Sodium-ion supercapacitors (SICs) have attracted increasing scientific attention for mid-to-large-scale energy storage applications due to their high energy and power densities. Herein, an ultra-flexible and free-standing hybrid anode material consisting of sulfur-doped Nb₂O₅ quantum dots (~3 nm) uniformly embedded within nitrogen and sulfur co-doped microporous carbon nanofiber (S–Nb₂O₅@NS-PCNF) is successfully fabricated by electrospinning followed by a sulfidation treatment. The designed 3D microporous network not only offers a continuous conducting framework for electron-transport, but also provides more accessible channels for rapid Na-ions migration. Furthermore, the S-doping induced anionic oxidation of Nb₂O₅ (O^2-2−→O⁻) and S-doping in microporous carbon nanofibers result in the formation of numerous oxygen vacancies and defects for enhanced electrical conductivity and surface pseudocapacitance. In particular, the oxygen vacancies induced by the S-doping on Nb₂O₅ have been firstly demonstrated. This S–Nb₂O₅@NS-PCNF film electrode exhibits superior rate capability (124 mAh g⁻¹ at 4 A g⁻¹) and ultralong cycling life (173 mAh g⁻¹ after 10000 cycles at 2 A g⁻¹). The SIC full-cell comprising a S–Nb₂O₅@NS-PCNF anode and an activated carbon cathode delivers a maximum energy density of 112 Wh kg⁻¹ at 80 W kg⁻¹ and a ultralong-term cycling stability. This strategy provides a promising application for highly efficient energy storage systems.
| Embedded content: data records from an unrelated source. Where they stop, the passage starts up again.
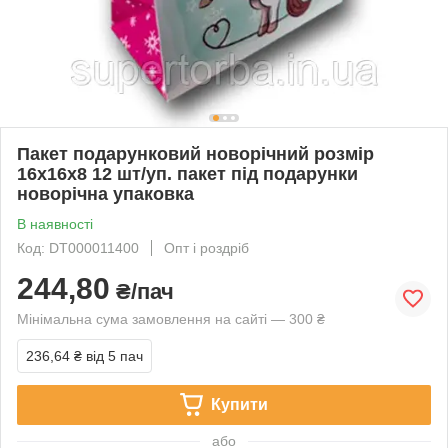
Пакет подарунковий новорічний розмір
16х16х8 12 шт/уп. пакет під подарунки
новорічна упаковка
В наявності
Код: DT000011400
Опт і роздріб
244,80
₴/пач
Мінімальна сума замовлення на сайті — 300 ₴
236,64 ₴
від 5 пач
Купити
або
钠离子超级电容器（SIC）由于具有高能量和功率密度，因此在中大型储能应用中吸引了越来越多的科学关注。在这里，一种超柔和自立的混合阳极材料，由均匀掺杂在氮和硫共掺杂微孔碳纳米纤维（S–Nb ₂ O ₅ @NS ）中的掺硫Nb ₂ O ₅量子点（〜3 nm）组成-PCNF）是通过电纺丝然后进行硫化处理成功制造的。设计的3D微孔网络不仅为电子传输提供了连续的传导框架，而且还为Na离子的快速迁移提供了更多可访问的通道。此外，S掺杂引起Nb _2的阴离子氧化ø ₅（O ^{2- 2-} →O; ^- ）和S-掺杂在微孔碳纳米纤维导致大量氧空位和增强的导电性和表面缺陷赝的形成。特别地，首先证明了由S掺杂在Nb ₂ O ₅上引起的氧空位。此S-的Nb ₂ ö ₅ @ NS-PCNF膜电极表现出优良的速率能力（124毫安克^-1在4 A G ^-1）和超长循环寿命（173毫安克^-1以2A克万次循环后^-1） 。SIC全电池包含S–Nb ₂ O ₅@ NS-PCNF阳极和活性炭阴极在80 W kg ^-1时提供112 Wh kg ^-1的最大能量密度，并具有超长期循环稳定性。该策略为高效的能量存储系统提供了有希望的应用。